::: INPUT DATA :::
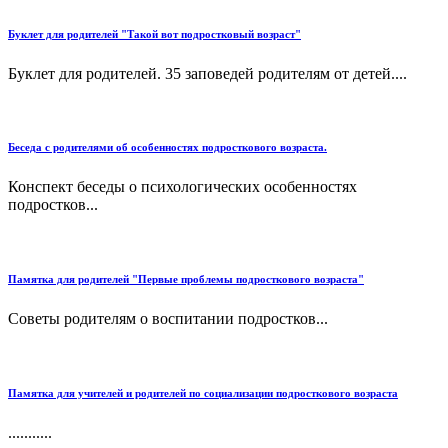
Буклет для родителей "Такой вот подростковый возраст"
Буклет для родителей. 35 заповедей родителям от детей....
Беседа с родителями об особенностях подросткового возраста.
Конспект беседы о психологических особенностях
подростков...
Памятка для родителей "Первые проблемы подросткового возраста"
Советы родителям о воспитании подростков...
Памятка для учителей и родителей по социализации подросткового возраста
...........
:::
**AIM OF THE TASK:** Write out every line of the entries above exactly, and omit their pictures.

**SOLUTION FOR THIS TASK:**
Буклет для родителей "Такой вот подростковый возраст"
Буклет для родителей. 35 заповедей родителям от детей....
Беседа с родителями об особенностях подросткового возраста.
Конспект беседы о психологических особенностях
подростков...
Памятка для родителей "Первые проблемы подросткового возраста"
Советы родителям о воспитании подростков...
Памятка для учителей и родителей по социализации подросткового возраста
...........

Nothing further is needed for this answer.